Öğretmenlik özel bir ihtisas mesleğidir. Hiçbir eğitim aracı, gereci, teknolojisi, donanımı, materyali ve yöntemi, öğretmenin yerini tutamaz.
PISA Direktörü Andreas Schleicher, Türkiye’nin PISA’daki durumunu değerlendirirken “Öğretmenleriniz ne kadar iyiyse, eğitim sisteminiz de o kadar iyidir” demiştir. Türkiye’de öğretmen eğitimi, 16 Mart 1848’de Dârülmuallimîn adlı öğretmen yetiştiren okulun açılışıyla başlamıştır.
Bu kurumun içinde 1891 yılında, lise düzeyindeki okullara öğretmen yetiştirmek üzere açılan “Âli” kısmı, Yüksek Öğretmen Okullarının çekirdeğini oluşturmuştur. 1926 yılında Konya’da açılan Orta Öğretmen Okulu, Ankara’ya taşınıp 1930’larda Gazi Eğitim Enstitüsü adını almıştır. Bundan sonra Eğitim Enstitüleri yurt genelinde yaygınlaştırılmıştır. Yine 1930’larda köylere öğretmen yetiştirilmek amacıyla, altı aylık kursa alınan askerliklerini onbaşı/çavuş olarak tamamlayanlar, “Eğitmen” adıyla köylerde görevlendirilmişlerdir. 1940 yılında ise, köy çocuklarının alındığı, eğitimimizde büyük iz bırakan Köy Enstitüleri açılmıştır. 1946’ya kadar Anadolu’nun çeşitli yerlerinde 21 Köy Enstitüsü açılmıştır. Bu okullar, kısa sürede bir taraftan solun ideolojik egemenlik kurma çabaları ve mezunlarının köylerdeki taassup odaklarını rahatsız etmesi üzerine yıpratılmıştır. Öğretmen eğitiminde geri adımlar, 1950’li yıllarda Köy Enstitülerinin Öğretmen Okuluna dönüştürülmesi ile başlamıştır. 1970’li yıllarda bütün okullarda yaşanan sağ-sol kavgası, öğretmen yetiştiren okullarda da yaşanmıştır.

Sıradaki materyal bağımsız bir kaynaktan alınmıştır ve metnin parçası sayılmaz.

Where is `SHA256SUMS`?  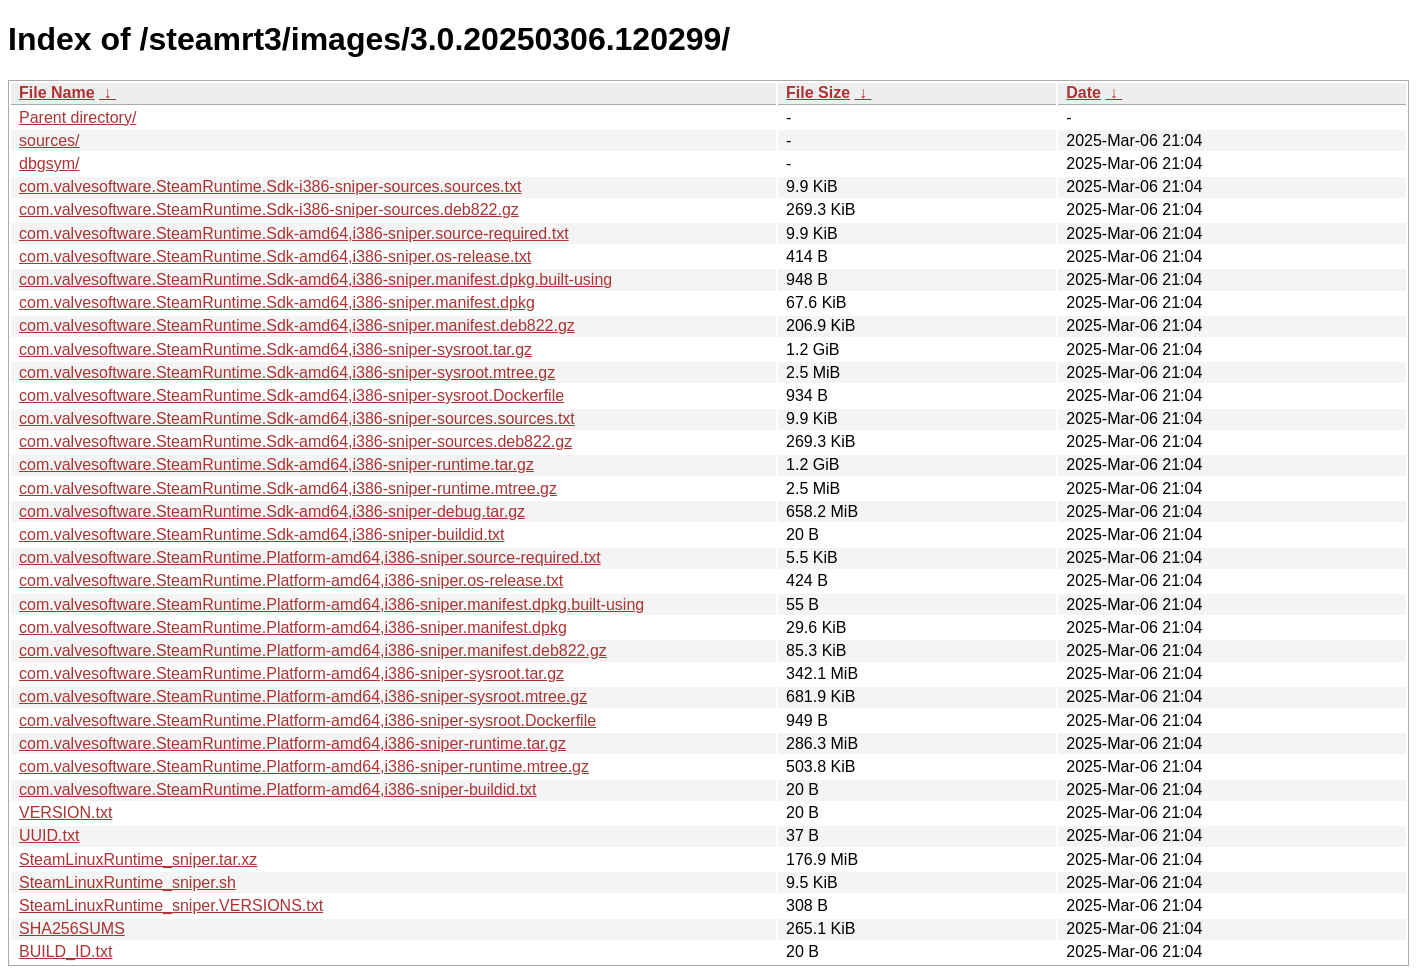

12 Eylül 1980 askeri darbesinden sonra, anarşik olaylara bulaştığı gerekçesiyle Eğitim Enstitüleri ve Yüksek Öğretmen Okulları kapatılmış ve öğretmen yetiştirme görevi, üniversitelere devredilmiştir.
Son olarak 2014 yılında Öğretmen Liseleri de kapatılmış ve böylece öğretmen eğitimi veren eğitim kurumu kalmamıştır. OECD ülkelerinin eğitim düzeyini ölçmek üzere 15 yaş çocukların arasında yapılan ve ülkemizin son sıralarda yer aldığı PISA yarışmalarının Direktörü Andreas Schleicher, Türk eğitim sistemi ile ilgili genel değerlendirmesinde özetle “Öğretmeniniz yetersiz” demiştir. Başarısızlığı öğretmen kalitesi ile açıklamış ve şunları söylemiştir: “İyi öğretmenler araştırmacıdır, sadece ders kitabında ne yazıyorsa onu öğretmezler. Sizin öğretmenleriniz nakilci. Eğitiminiz ezberci. Okuduğunu anlamayan öğrenciler yetiştiriyorsunuz. Öğretmenleriniz hem finansal, hem entelektüel açıdan desteklenmelidir. Eğitiminiz değişen dünyaya uyum sağlamalıdır”. Schleicher’in değerlendirmelerine büyük ölçüde katılıyorum. Türk eğitim sisteminin yeniden yapılandırırken öncelikle öğretmen eğitimi konusu ele alınmalıdır. “Fikren, bedenen ve ilmen güçlü, fikri hür, irfanı hür ve vicdanı hür” gençler yetiştirilmesi ve “ülkemizin çağdaş uygarlık düzeyinin üzerine çıkarılması”, ancak idealist, fedakâr ve donanımlı öğretmen yetiştirmemizle mümkündür.
Bunun için en kısa zamanda, Öğretmen Liseleri, Öğretmen Üniversiteleri ve Öğretmen Akademileri açılmalıdır. Bunu yaparken, Türk Öğretmeninin yıpranan itibarı yeniden kazandırılmalı, sosyal ve mali statüsü yükseltilmelidir.